Excerpts from a dataset:

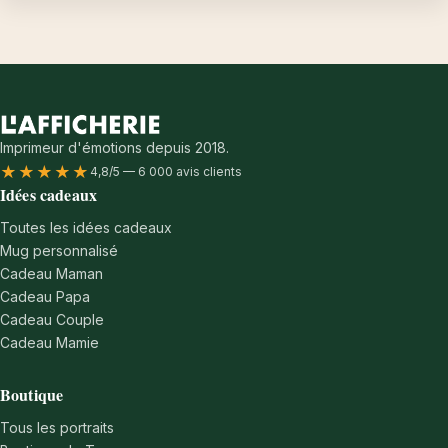
Imprimeur d'émotions depuis 2018.
★★★★★
4,8/5 — 6 000 avis clients
Idées cadeaux
Toutes les idées cadeaux
Mug personnalisé
Cadeau Maman
Cadeau Papa
Cadeau Couple
Cadeau Mamie
Boutique
Tous les portraits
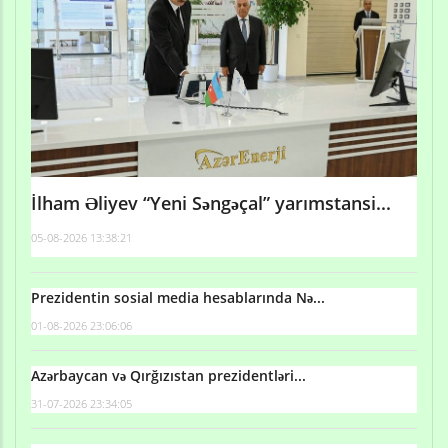
İlham Əliyev “Yeni Səngəçal” yarımstansi...
05-08-2026 13:38:21
Prezidentin sosial media hesablarında Nə...
01-08-2026 23:06:06
Azərbaycan və Qırğızıstan prezidentləri...
31-07-2026 23:34:05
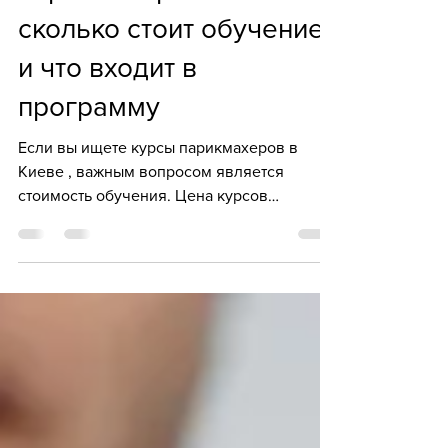
парикмахеров в Киеве:
сколько стоит обучение
и что входит в
программу
Если вы ищете курсы парикмахеров в
Киеве , важным вопросом является
стоимость обучения. Цена курсов
парикмахеров в Киеве зависит от
программы, длительности занятий,
количества практических часов и
квалификации преподавателей. В этой
статье мы подробно разберем, сколько
стоят курсы, что входит в стоимость и как
выбрать оптимальный вариант. На что
влияет цена курсов парикмахеров в Киеве
Цена обучения формируется исходя из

● Activity: Set down every entry above without alteration, but print no images.

● Written solution:
Imprimeur d'émotions depuis 2018.
★★★★★
4,8/5 — 6 000 avis clients
Idées cadeaux
Toutes les idées cadeaux
Mug personnalisé
Cadeau Maman
Cadeau Papa
Cadeau Couple
Cadeau Mamie
Boutique
Tous les portraits
İlham Əliyev “Yeni Səngəçal” yarımstansi...
05-08-2026 13:38:21
Prezidentin sosial media hesablarında Nə...
01-08-2026 23:06:06
Azərbaycan və Qırğızıstan prezidentləri...
31-07-2026 23:34:05
парикмахеров в Киеве:
сколько стоит обучение
и что входит в
программу
Если вы ищете курсы парикмахеров в
Киеве , важным вопросом является
стоимость обучения. Цена курсов
парикмахеров в Киеве зависит от
программы, длительности занятий,
количества практических часов и
квалификации преподавателей. В этой
статье мы подробно разберем, сколько
стоят курсы, что входит в стоимость и как
выбрать оптимальный вариант. На что
влияет цена курсов парикмахеров в Киеве
Цена обучения формируется исходя из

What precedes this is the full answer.